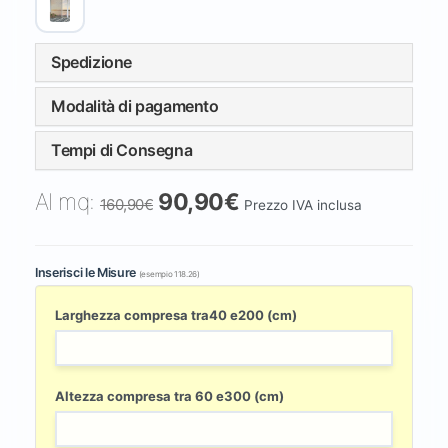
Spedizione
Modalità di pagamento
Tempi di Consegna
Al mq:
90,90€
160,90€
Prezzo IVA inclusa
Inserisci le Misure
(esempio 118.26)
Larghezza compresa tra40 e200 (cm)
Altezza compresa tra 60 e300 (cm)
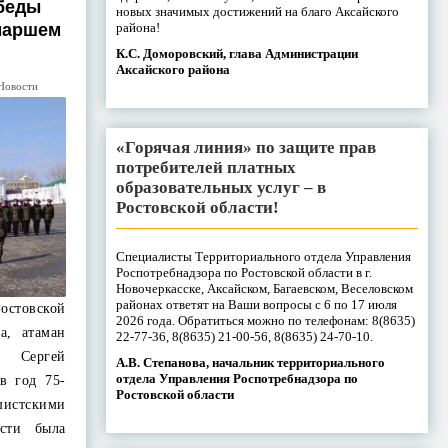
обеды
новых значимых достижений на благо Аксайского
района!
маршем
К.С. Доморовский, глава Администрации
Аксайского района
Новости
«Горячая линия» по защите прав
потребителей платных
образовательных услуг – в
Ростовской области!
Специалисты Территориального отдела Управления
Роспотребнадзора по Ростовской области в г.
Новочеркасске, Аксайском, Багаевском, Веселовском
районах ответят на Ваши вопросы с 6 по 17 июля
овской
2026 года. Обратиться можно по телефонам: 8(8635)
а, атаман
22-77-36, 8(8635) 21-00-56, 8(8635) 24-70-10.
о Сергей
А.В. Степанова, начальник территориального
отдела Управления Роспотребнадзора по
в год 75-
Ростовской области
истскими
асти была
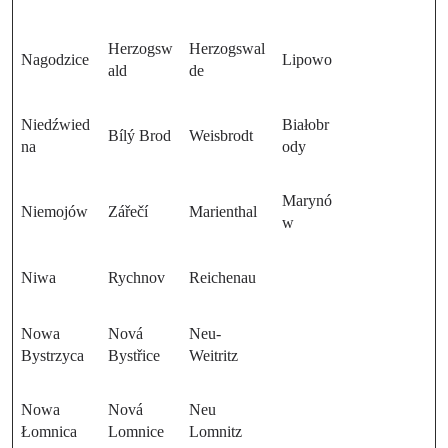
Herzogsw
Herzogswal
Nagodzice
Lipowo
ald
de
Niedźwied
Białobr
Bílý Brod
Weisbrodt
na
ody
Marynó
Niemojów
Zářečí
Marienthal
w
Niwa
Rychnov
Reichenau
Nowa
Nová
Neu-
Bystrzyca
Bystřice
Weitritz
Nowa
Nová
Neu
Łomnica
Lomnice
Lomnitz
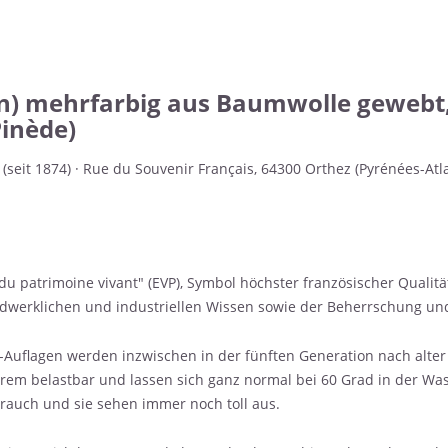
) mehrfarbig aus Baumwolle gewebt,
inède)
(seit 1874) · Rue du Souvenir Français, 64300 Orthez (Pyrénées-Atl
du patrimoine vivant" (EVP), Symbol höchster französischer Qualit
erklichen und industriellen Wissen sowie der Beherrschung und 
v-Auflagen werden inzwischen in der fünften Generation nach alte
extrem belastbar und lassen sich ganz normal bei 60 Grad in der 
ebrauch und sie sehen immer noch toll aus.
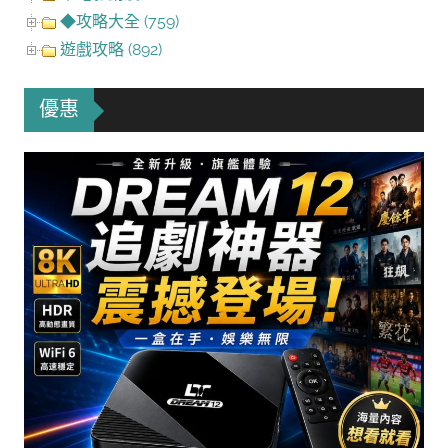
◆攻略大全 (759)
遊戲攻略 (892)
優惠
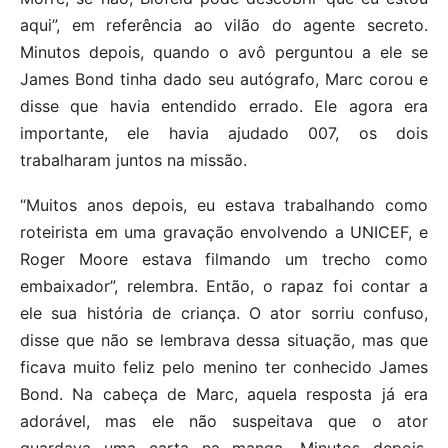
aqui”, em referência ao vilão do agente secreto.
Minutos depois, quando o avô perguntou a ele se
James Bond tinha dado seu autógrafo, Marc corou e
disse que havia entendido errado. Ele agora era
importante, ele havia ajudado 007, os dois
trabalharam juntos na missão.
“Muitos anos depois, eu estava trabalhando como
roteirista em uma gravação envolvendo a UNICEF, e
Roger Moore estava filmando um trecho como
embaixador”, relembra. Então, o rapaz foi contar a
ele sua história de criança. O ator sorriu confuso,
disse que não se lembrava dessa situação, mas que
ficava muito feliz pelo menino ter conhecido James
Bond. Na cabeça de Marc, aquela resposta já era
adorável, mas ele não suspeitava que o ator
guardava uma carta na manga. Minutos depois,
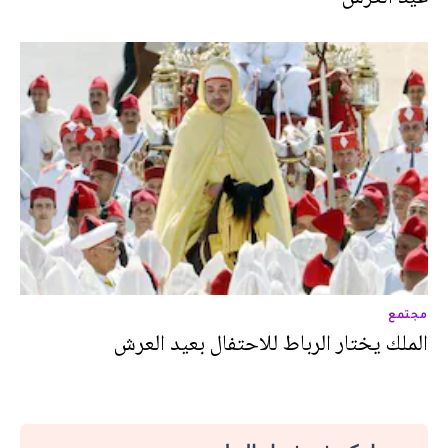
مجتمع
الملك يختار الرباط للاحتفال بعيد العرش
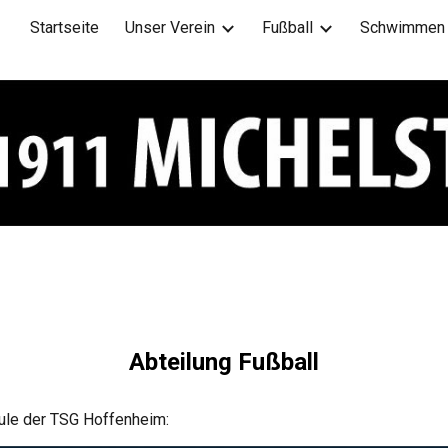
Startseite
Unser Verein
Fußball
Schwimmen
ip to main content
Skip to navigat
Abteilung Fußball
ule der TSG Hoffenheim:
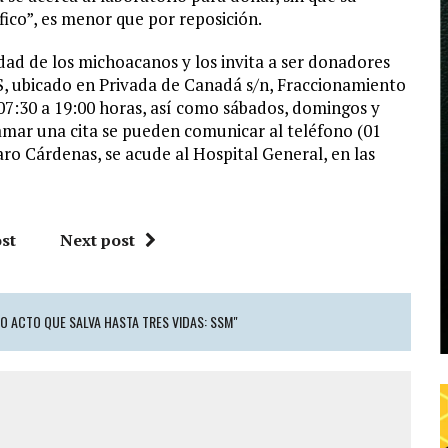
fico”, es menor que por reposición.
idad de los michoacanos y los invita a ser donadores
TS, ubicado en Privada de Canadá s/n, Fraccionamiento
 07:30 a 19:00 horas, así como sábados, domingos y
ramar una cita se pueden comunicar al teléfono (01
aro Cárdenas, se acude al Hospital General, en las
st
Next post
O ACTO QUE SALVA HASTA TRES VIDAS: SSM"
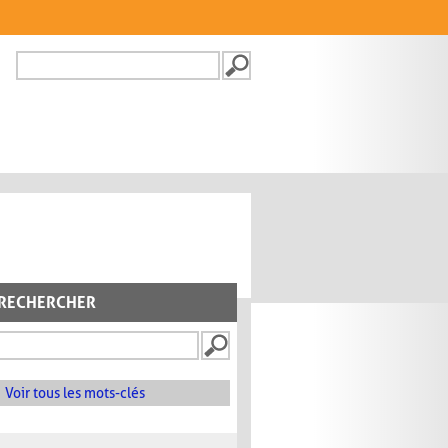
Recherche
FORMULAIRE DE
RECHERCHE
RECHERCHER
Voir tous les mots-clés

........

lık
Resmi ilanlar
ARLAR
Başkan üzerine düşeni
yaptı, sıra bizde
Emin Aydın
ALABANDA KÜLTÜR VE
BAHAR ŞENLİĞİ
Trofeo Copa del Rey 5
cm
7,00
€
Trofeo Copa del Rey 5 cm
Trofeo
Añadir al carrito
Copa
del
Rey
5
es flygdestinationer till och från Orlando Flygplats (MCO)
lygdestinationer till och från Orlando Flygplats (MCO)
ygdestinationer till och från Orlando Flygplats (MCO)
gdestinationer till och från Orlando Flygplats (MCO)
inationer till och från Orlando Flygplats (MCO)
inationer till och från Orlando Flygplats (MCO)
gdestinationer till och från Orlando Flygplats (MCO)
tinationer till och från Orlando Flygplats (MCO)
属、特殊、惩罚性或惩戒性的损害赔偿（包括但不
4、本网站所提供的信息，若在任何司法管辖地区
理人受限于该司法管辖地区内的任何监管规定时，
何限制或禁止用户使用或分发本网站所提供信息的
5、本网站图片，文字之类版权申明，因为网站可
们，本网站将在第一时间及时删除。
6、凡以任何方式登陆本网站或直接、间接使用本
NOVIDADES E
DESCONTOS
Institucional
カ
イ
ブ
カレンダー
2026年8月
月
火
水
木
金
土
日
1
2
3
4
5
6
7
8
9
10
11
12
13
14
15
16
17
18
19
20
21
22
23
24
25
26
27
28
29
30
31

........

> BRIEF
Pick out each line above that includes "från" and show it.

> ANSWER SPACE
es flygdestinationer till och från Orlando Flygplats (MCO)
lygdestinationer till och från Orlando Flygplats (MCO)
ygdestinationer till och från Orlando Flygplats (MCO)
gdestinationer till och från Orlando Flygplats (MCO)
inationer till och från Orlando Flygplats (MCO)
inationer till och från Orlando Flygplats (MCO)
gdestinationer till och från Orlando Flygplats (MCO)
tinationer till och från Orlando Flygplats (MCO)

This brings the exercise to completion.